I arrived in Dresden, Germany two days ago. My first days have definitely been overwhelming. I have been trying to get all my ducks in a row before my course begins next week. What I've accomplished so far: signed my dorm room contract; moved into my dorm room and unpacked; registered with the local authorities; opened a German bank account; got Internet set up in my room; bought some groceries; and started buying some necessities for my room (trash can, towels). What I have left to do: convert my entry permit to a student visa; get a mobile phone; start cooking lunch and dinner for myself; and buy some more necessities for my room (rug, desk lamp, curtains?). I also must LEARN GERMAN, asap. I have lived in other countries before so I don't know why I'm having such a hard time dealing with the lack of English here, especially since most younger Germans in Dresden do speak pretty decent English. I think it is because I am on my own, and it is quite isolating when you can't communicate very well with anyone. I am very much looking forward to the arrival of my classmates!

Funny things so far:
  • At the registration office I had to tell them my religion. They are only interested in if you are Catholic or Evangelical, though. Buddhist = no religion.

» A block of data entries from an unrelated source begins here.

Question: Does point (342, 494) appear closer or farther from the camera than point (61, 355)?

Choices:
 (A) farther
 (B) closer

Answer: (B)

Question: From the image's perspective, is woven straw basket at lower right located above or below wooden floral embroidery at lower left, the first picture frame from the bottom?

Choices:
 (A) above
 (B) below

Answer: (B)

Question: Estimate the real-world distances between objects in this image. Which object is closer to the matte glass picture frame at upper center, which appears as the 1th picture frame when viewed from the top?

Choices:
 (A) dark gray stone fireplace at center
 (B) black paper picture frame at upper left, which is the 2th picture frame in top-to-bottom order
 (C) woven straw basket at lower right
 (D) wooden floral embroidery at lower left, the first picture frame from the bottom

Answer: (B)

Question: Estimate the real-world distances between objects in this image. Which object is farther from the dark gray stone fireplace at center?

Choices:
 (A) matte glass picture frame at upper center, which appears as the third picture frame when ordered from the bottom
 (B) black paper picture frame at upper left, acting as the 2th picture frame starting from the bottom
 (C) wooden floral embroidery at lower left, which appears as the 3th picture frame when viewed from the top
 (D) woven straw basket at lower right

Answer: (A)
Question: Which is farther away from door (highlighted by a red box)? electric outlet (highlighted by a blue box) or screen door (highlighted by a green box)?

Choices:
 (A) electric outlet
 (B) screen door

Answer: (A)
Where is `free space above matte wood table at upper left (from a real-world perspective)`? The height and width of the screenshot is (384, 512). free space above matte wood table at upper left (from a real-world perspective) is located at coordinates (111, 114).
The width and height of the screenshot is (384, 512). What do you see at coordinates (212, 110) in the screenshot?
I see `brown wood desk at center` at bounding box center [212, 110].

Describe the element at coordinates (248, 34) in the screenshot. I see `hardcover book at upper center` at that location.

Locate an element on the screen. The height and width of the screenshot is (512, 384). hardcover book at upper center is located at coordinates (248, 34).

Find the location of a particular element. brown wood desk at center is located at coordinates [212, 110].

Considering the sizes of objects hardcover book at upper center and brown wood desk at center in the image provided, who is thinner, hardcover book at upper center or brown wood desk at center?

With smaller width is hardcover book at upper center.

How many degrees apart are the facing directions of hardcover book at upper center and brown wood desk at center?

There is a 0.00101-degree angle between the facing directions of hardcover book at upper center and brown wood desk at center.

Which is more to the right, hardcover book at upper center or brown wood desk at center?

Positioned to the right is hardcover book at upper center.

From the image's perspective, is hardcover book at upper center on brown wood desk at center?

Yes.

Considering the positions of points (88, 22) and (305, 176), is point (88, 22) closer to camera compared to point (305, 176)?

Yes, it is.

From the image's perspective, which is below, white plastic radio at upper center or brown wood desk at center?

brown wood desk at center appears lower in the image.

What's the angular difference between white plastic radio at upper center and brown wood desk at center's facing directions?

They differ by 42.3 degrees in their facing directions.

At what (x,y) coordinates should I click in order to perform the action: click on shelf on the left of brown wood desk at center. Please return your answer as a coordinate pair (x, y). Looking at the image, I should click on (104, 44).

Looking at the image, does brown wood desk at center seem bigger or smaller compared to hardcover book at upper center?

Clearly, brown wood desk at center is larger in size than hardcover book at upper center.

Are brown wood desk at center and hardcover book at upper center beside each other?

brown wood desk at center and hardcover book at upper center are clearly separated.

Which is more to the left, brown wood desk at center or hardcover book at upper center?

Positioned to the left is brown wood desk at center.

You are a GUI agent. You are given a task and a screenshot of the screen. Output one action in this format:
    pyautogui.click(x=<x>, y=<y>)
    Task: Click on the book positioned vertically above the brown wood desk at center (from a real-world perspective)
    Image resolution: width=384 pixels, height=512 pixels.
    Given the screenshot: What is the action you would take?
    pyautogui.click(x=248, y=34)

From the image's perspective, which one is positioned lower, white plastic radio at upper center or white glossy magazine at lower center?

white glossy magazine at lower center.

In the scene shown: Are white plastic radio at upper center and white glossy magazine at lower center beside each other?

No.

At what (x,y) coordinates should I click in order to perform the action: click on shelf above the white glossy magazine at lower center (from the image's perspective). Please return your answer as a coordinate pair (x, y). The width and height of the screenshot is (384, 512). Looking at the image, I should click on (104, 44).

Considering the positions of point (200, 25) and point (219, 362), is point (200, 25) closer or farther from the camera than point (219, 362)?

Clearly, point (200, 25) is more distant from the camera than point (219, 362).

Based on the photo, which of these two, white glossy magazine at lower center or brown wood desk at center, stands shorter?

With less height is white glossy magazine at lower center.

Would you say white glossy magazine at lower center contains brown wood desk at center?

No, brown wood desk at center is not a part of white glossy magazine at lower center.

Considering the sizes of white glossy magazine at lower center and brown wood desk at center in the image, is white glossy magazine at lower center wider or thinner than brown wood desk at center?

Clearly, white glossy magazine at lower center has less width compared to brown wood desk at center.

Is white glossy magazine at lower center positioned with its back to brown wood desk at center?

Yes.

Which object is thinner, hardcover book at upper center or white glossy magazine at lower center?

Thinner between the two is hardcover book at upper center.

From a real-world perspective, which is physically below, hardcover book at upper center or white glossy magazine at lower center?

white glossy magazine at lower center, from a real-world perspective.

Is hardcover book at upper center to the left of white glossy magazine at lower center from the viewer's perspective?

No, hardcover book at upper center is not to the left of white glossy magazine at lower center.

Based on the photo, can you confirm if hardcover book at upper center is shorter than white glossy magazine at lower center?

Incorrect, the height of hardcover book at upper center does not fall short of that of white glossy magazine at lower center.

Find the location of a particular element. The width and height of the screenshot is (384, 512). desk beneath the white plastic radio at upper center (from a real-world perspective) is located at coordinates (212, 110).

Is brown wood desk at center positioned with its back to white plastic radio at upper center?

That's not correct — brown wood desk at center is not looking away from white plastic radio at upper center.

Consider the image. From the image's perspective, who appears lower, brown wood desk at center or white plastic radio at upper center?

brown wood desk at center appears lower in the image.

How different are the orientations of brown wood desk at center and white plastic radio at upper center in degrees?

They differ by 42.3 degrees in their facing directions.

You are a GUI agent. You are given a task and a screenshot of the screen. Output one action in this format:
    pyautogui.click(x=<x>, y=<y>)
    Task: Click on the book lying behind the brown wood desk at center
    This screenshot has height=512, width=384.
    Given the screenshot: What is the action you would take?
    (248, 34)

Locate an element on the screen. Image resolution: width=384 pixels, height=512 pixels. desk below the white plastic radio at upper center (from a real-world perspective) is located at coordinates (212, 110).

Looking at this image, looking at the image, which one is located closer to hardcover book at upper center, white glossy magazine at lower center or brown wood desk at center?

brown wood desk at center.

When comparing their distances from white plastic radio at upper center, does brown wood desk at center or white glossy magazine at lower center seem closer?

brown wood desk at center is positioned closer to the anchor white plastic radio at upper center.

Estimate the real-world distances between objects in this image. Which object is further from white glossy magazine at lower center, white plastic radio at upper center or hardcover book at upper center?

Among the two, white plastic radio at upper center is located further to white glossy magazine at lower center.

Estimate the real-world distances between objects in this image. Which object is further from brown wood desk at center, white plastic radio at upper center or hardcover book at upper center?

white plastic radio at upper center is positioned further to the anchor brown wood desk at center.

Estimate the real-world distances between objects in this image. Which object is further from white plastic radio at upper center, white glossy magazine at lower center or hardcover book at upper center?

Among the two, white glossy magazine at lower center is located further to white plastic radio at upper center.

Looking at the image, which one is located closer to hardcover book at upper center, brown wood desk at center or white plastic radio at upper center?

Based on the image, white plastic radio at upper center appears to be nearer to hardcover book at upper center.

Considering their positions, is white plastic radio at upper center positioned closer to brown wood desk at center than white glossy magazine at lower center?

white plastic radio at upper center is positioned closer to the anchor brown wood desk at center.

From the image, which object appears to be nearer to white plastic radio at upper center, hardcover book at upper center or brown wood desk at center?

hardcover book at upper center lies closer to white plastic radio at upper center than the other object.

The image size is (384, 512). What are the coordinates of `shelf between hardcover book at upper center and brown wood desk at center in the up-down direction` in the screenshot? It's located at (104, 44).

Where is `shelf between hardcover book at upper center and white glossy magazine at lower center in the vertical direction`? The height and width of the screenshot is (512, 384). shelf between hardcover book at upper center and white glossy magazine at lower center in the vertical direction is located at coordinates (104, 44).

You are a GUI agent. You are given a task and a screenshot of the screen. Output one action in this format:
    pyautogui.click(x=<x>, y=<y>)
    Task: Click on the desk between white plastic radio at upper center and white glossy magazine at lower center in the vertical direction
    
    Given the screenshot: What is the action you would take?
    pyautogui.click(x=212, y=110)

  • At the registration office I asked if Germans also have to register when they move to a new city. "Of course!" the guy replied.
  • I have to pay a monthly fee for my bank account because even though I am a student, I am over 30. I cracked up the guy helping me open my account when I said it was an "old age fee."
  • I already posted this on FB, but on my first evening, seriously exhausted after my flights, I went out looking for food. There was a fair going on in one of the town squares. I tried to decipher the German names of food and found Nudeln mit Tomaten und Käse, or noodles with tomatoes and cheese. I ordered some. The lady handed it to me and I looked around for a fork. I couldn't see any. Finally I asked her. She pointed to my hand, which was holding a fork, and said, "That's awesome!" Geez...
  • There is a 8GB per week per room limit on Internet use in my dorm, supposedly to restrict Internet use to academic purposes. My American suite mate (dorm rooms in my building are divided into suites, or groups of six rooms that share a kitchen and bathroom) warned me not to try to illegally upload or download anything, "It's a small country; they track you." Apparently the police came after another American student for illegally downloading three songs - they wanted 1000s of Euros but he got a lawyer and only had to pay a few hundred.
  • In my dorm (all German dorms?), the students have to clean their own rooms, bathrooms, and kitchens. Wish me luck!
  • Everyone, and I mean everyone, I've interacted with has tried to speak to me in German first. Reactions to me explaining that sorry, I don't speak German, have ranged from amused to exasperated. Today in a department store one lady just sighed and walked away!